The US has joined forces with the Czech Republic and signed an agreement for a joint civil nuclear co-operation centre in Prague.
It will facilitate joint programmes and support regional initiatives in the fields of nuclear energy and security and is part of the nations’ plans in expanding their energy collaboration.
The news follows US President Barack Obama’s “Prague Vision” set out in 2009 when he laid out a nuclear agenda, including his commitment to the safe, secure and peaceful use of nuclear power around the world. He called for a new framework for peaceful nuclear co-operation so countries that “play by the rules” can get access to nuclear energy to meet demand for low carbon electricity.
The US has pledged $500,000 (£319,476) in funding via contributions to the International Atomic Energy Agency’s (IAEA) Peaceful Uses Initiative for regional activities to be performed in collaboration with the Centre, including R&D workshops, seminars, training activities and academic exchanges.

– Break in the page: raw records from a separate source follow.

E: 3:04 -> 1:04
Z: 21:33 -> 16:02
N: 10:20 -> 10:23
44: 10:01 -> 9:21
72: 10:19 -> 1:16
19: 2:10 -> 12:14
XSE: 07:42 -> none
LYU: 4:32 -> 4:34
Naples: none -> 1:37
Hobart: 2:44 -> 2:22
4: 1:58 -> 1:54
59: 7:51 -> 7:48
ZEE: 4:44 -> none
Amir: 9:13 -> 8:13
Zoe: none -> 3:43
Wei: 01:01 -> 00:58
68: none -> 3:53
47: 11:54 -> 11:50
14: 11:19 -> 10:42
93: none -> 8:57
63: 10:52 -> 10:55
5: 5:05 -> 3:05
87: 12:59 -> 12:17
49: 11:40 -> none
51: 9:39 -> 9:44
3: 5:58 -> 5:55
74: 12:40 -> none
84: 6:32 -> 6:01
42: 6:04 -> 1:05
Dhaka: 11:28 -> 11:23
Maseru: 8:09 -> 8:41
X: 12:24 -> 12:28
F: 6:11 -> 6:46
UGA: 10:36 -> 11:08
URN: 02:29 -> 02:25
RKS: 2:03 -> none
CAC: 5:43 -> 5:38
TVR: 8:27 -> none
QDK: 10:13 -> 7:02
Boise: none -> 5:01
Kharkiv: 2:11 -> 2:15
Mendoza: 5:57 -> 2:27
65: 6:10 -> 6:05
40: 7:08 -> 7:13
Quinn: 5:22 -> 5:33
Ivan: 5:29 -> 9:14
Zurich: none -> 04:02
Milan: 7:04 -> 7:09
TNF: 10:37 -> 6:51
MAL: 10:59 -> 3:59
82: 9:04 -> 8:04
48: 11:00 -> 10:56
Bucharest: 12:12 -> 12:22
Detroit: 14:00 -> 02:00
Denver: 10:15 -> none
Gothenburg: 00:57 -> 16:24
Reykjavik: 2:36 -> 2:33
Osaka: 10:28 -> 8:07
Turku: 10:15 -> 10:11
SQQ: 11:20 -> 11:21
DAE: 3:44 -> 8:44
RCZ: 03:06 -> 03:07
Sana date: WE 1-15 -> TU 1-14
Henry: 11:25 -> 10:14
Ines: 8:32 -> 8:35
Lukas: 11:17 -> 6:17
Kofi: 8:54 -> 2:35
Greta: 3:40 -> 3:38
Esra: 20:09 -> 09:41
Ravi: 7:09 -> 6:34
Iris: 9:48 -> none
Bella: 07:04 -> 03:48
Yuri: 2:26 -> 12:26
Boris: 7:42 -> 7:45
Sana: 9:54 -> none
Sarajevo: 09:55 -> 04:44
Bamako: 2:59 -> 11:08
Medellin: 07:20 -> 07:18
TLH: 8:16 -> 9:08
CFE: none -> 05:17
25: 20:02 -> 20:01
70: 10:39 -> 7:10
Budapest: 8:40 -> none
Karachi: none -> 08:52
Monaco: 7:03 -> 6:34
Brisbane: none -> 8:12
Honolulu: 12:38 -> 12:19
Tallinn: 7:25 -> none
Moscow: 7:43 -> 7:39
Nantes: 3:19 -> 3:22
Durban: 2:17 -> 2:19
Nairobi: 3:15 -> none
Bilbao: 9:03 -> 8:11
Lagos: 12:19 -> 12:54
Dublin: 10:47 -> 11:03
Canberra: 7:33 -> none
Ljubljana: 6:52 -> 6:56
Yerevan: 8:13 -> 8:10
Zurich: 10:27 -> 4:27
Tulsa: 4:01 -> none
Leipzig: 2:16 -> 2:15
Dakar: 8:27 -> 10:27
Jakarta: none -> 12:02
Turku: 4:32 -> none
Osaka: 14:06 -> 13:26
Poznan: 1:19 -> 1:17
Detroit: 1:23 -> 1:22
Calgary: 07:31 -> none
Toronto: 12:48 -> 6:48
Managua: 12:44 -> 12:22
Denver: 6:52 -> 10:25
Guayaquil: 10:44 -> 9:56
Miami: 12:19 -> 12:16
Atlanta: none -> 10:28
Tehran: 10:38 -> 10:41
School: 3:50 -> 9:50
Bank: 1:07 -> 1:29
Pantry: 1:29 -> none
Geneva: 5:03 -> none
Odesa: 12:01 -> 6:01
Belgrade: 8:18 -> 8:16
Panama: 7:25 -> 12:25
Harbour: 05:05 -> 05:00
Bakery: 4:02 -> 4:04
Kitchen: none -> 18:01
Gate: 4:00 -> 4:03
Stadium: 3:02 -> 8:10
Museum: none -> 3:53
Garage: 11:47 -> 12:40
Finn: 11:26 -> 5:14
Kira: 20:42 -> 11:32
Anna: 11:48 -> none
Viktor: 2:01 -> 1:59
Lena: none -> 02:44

Daniel Poneman, US Deputy Secretary of Energy said: “Given the breadth and depth of civil nuclear energy and nuclear security cooperation between our two countries, the United States and Czech Republic have agreed to jointly establish this Center in Prague and dedicate it to strengthening our collaboration in these areas.
“The Center will serve as a catalyst for our brightest scientists and researchers from our universities, national laboratories and private sectors to work together on advanced nuclear energy, nuclear security and non-proliferation technologies.”
The US and Czech Republic also signed a joint declaration expanding co-operation in civil nuclear energy research and development in 2010.